IPCC Fourth Assessment Report: Climate Change 2007
Climate Change 2007: Working Group III: Mitigation of Climate Change

1.5.2 Roadmap

This report assesses options for mitigating climate change. It has four major parts, A–D.

Part A comprises Chapter 1, an Introduction and Chapter 2, which is on ‘framing issues’. Chapter 2 introduces the report’s cross-cutting themes, which are listed above, and outlines how these themes are treated in subsequent chapters. It also introduces important concepts (e.g. cost-benefit analysis and regional integration) and defines important terms used throughout the report.

Part B consists of one chapter, Chapter 3. This chapter reviews and analyzes baseline (non-mitigation) and stabilization scenarios in the literature that have appeared since the publications of the IPCC SRES and the TAR. It pays particular attention to the literature that criticizes the IPCC SRES scenarios and concludes that uncertainties and baseline emissions have not changed very much. It discusses the driving forces for GHG emissions and mitigation in the short and medium terms and emphasizes the role of technology relative to social, economic and institutional inertia. It also examines the relation between adaptation, mitigation and avoided climate change damage in the light of decision-making on atmospheric GHG concentrations (Article 2 UNFCCC).

Part C consists of seven chapters, each of which assesses sequence mitigation options in different sectors. Chapter 4 addresses the energy supply sector, including carbon capture and storage; Chapter 5 transport and associated infrastructures; Chapter 6 the residential, commercial and service sectors; Chapter 7 the industrial sector, including internal recycling and the reuse of industrial wastes; Chapters 8 and 9 the agricultural and forestry sectors, respectively, including land use and biological carbon sequestration; Chapter 10 waste management, post-consumer recycling and reuse.

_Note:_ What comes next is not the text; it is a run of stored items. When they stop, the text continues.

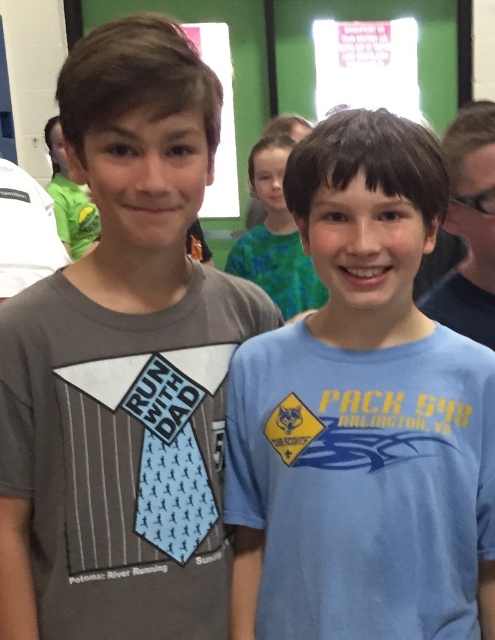 Which of these two, gray cotton shirt at center or green matte shirt at center, stands taller?

Standing taller between the two is gray cotton shirt at center.

Is point (9, 563) more distant than point (230, 264)?

No, (9, 563) is in front of (230, 264).

Which is in front, point (135, 96) or point (264, 228)?

Point (135, 96) is in front.

Identify the location of gray cotton shirt at center. The image size is (495, 640). (124, 365).

Is point (205, 100) behind point (424, 614)?

No, it is not.

Identify the location of gray cotton shirt at center. This screenshot has height=640, width=495. (124, 365).

The image size is (495, 640). In order to click on gray cotton shirt at center in this screenshot , I will do `click(124, 365)`.

Does blue cotton shirt at center appear on the right side of green matte shirt at center?

Indeed, blue cotton shirt at center is positioned on the right side of green matte shirt at center.

Is blue cotton shirt at center below green matte shirt at center?

Yes, blue cotton shirt at center is below green matte shirt at center.

The image size is (495, 640). What are the coordinates of `blue cotton shirt at center` in the screenshot? It's located at (362, 417). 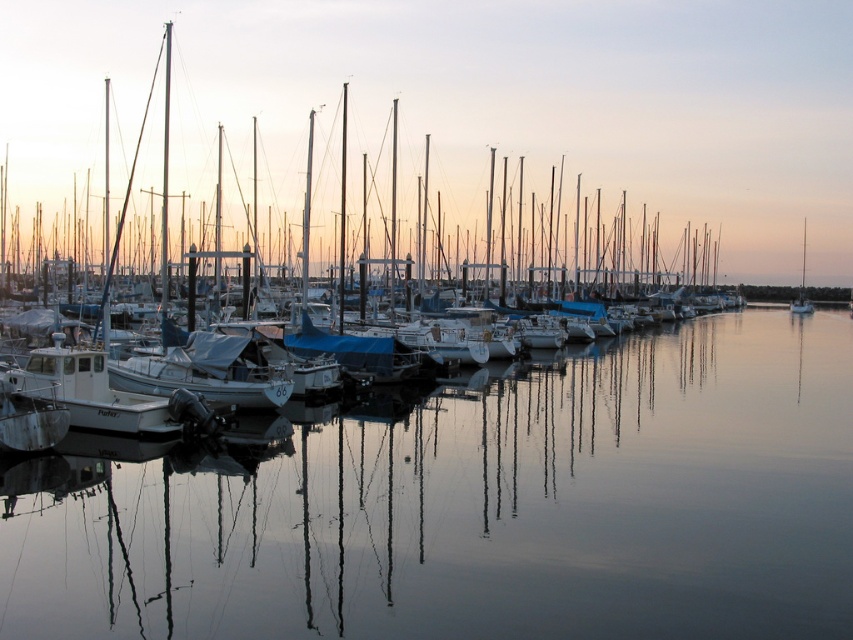 In the scene shown: You are standing at the edge of the marina, looking out at the scene. There is a point marked at coordinates (480, 506). What is located at that point?

The point at coordinates (480, 506) is occupied by clear water at center. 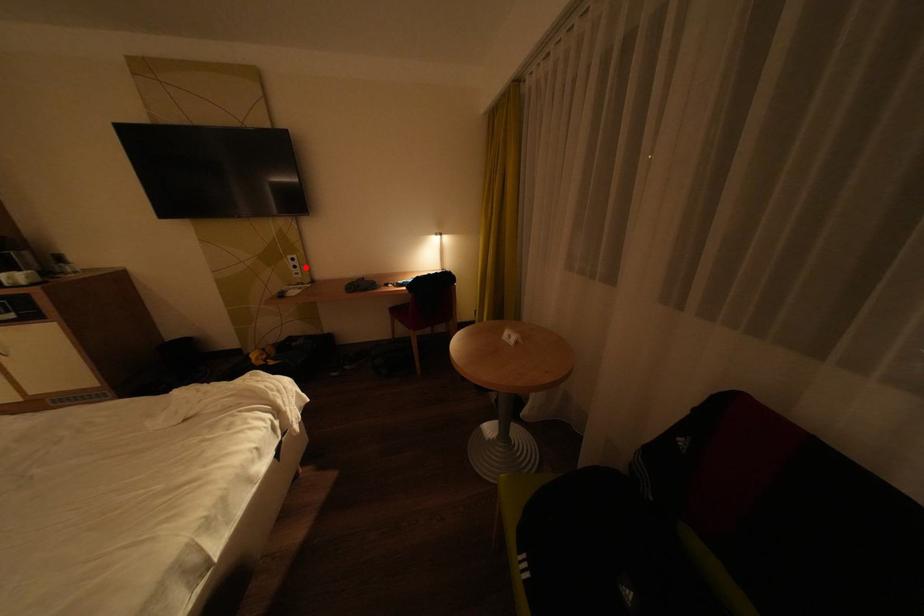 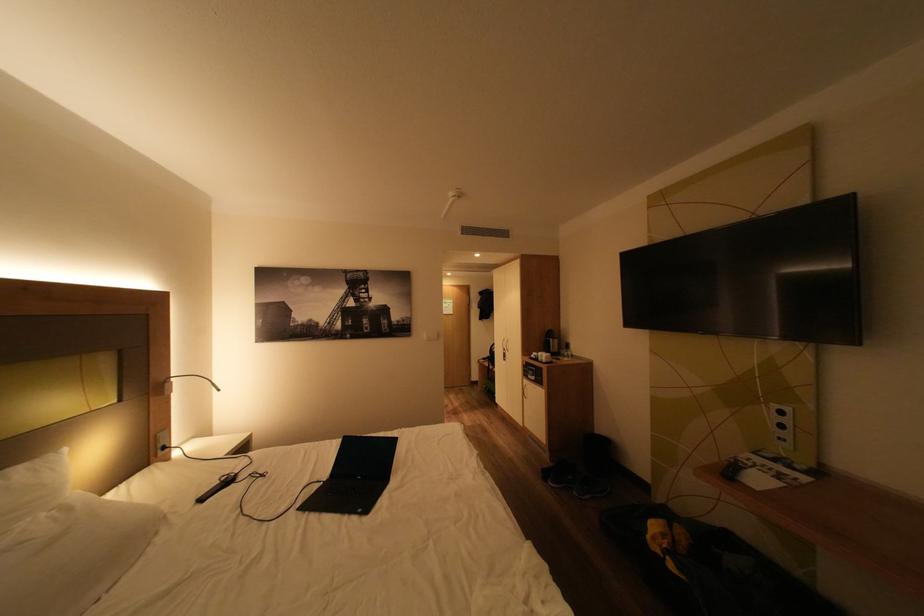 Question: I am providing you with two images of the same scene from different viewpoints. In image1, a red point is highlighted. Considering the same 3D point in image2, which of the following is correct?

Choices:
 (A) It is closer
 (B) It is farther

Answer: (B)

These seven chapters use a common template and cover all relevant aspects of GHG mitigation, including costs, mitigation potentials, policies, technology development, technology transfer, mitigation aspects of the three dimensions of sustainable development, system changes and long-term options. They provide the integrated picture that was absent in the TAR. Where supporting literature is available, they address important differences across regions.

Part D comprises three chapters (11–13) that focus on major cross-sectoral considerations. Chapter 11 assesses the aggregated short-/medium-term mitigation potential, macro-economic impacts, economic instruments, technology development and transfer and cross-border influences (or spill-over effects). Chapter 12 links climate mitigation with sustainable development and assesses the GHG emission impacts of implementing the Millennium Development Goals and other sustainable development policies and targets. Chapter 13 assesses domestic climate policy instruments and the interaction between domestic climate policies and various forms of international cooperation and reviews climate change as a global common issue in the context of sustainable development objectives and policies. It summarizes relevant treaties, cooperative development agreements, private–public partnerships and private sector initiatives and their relationship to climate objectives.